___ Records shown
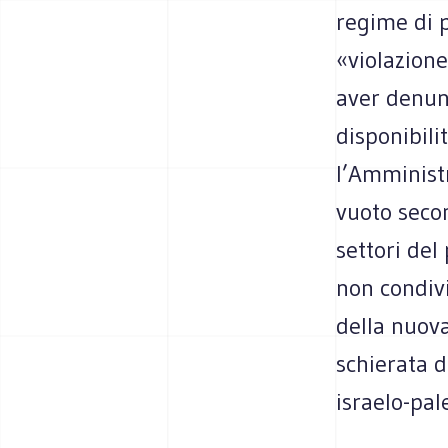
regime di p
«violazione
aver denunc
disponibili
l’Amminist
vuoto secon
settori del
non condivi
della nuov
schierata d
israelo-pal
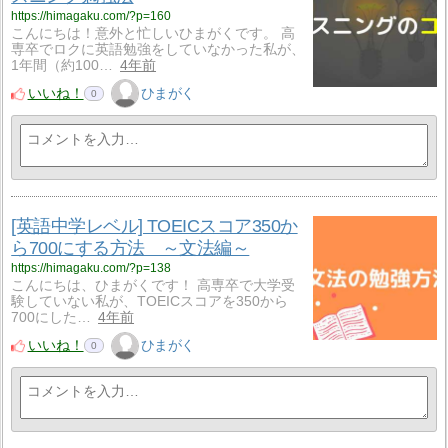
https://himagaku.com/?p=160
こんにちは！意外と忙しいひまがくです。 高
専卒でロクに英語勉強をしていなかった私が、
1年間（約100…
4年前
いいね！
ひまがく
0
[英語中学レベル] TOEICスコア350か
ら700にする方法 ～文法編～
https://himagaku.com/?p=138
こんにちは、ひまがくです！ 高専卒で大学受
験していない私が、TOEICスコアを350から
700にした…
4年前
いいね！
ひまがく
0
______
Exercise: Pictures stay out; everything else in the records above gets copied exactly.

Expected answer:
regime di p
«violazione
aver denunc
disponibili
l’Amminist
vuoto secon
settori del
non condivi
della nuov
schierata d
israelo-pal
https://himagaku.com/?p=160
こんにちは！意外と忙しいひまがくです。 高
専卒でロクに英語勉強をしていなかった私が、
1年間（約100…
4年前
いいね！
ひまがく
0
[英語中学レベル] TOEICスコア350か
ら700にする方法 ～文法編～
https://himagaku.com/?p=138
こんにちは、ひまがくです！ 高専卒で大学受
験していない私が、TOEICスコアを350から
700にした…
4年前
いいね！
ひまがく
0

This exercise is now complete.